Core values underlying my research are interdisciplinarity, grounding the study of meaning outside of language, situatedness, and synthesis of experimental and observational evidence.

  • Interdisciplinarity: I hold a commitment to engage with humanities and social science disciplines outside of linguistics. Modern computation, natural language processing, and corpora offer unique opportunities to engage in mass-scale observational research into phenomena that previously would have been studied only experimentally, via surveys, or with qualitative methods. Because human verbal behaviour plays some role within virtually all humanistic disciplines, observational study of verbal behaviour at mass scale with corpora gives the opportunity to build relations between research interests.
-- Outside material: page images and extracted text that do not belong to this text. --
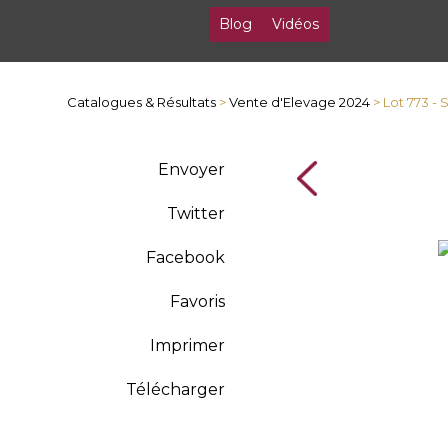
Blog
Vidéos
Catalogues & Résultats
>
Vente d'Elevage 2024
> Lot 773 
Envoyer
Twitter
Facebook
Favoris
Imprimer
Télécharger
My success at building such bridges is evidenced by my interactions with the discipline of social psychology (Snefjella & Kuperman, 2015; Snefjella, Schmidtke, & Kuperman, 2018).
  • Grounding meaning outside of semantics: I believe that a scientific explanation of semantics must be grounded within entities from outside of semantics (Westbury, 2016). The boundaries between cognition and other mental systems (e.g. perception, the motor system, affect) are more porous than previously believed. A cognitively informed corpus-linguistics should reflect the role of these nonsemantic entities in the data generation process of a corpus, particularly mental simulation, affect, and the motor system. Current barriers to grounding corpus-based research relate more to the availability of data than the availability of putative entities for grounding semantics.
  • Situatedness: Natural human verbal behaviour always has a context. Large corpora provide rich measurements of linguistic context. Contemporary social media corpora offer additional information about context, such as the location where an utterance was made, the individual who made the utterance and their previous language use, genre or domain, position with a connected discourse (e.g. location with a subreddit), indications of of popularity or engagement, time of utterance, and more. These unique facts about contexts can be leveraged to answer specific hypotheses, for example the relation between distance and abstractness of language use (Snefjella & Kuperman, 2015).
  • Synthesis of experiments and observation: Quantities can be easily derived from corpora, but they are not necessarily meaningful. Experiments using corpus derived quantities can show their relevance for understanding brain and behaviour. Experiments are expensive to undertake, typically test an unrepresentative population (undergraduate students), have limited or no historical scope, and elicit behavioural or brain responses in an unnatural setting. Corpora are a by-product of natural communication and are not, typically, elicited by experimenters. Like any observational approach, sound inference with corpora is challenging because of the possibility of unmeasured confounders. Experiments can establish causation, but establishing causation with observational evidence is challenging. Both methods are therefore complementary and necessary. Snefjella and Kuperman (2016) provides a demonstration of this principle; the importance of the corpus-linguistic notion of semantic prosody is clearly demonstrated by both measuring it in a corpus, and showing numerous effects of these measurements in single word processing.

Moving forward, my research agenda will be to diversify the non-semantic entities used to ground meaning, to explore the distributional properties of words related to these entities within corpora, and to understand the implications of these distributional properties for brain and behaviour.



Westbury, C. (2016). Pay no attention to that man behind the curtain. The Mental Lexicon, 11(3), 350–374.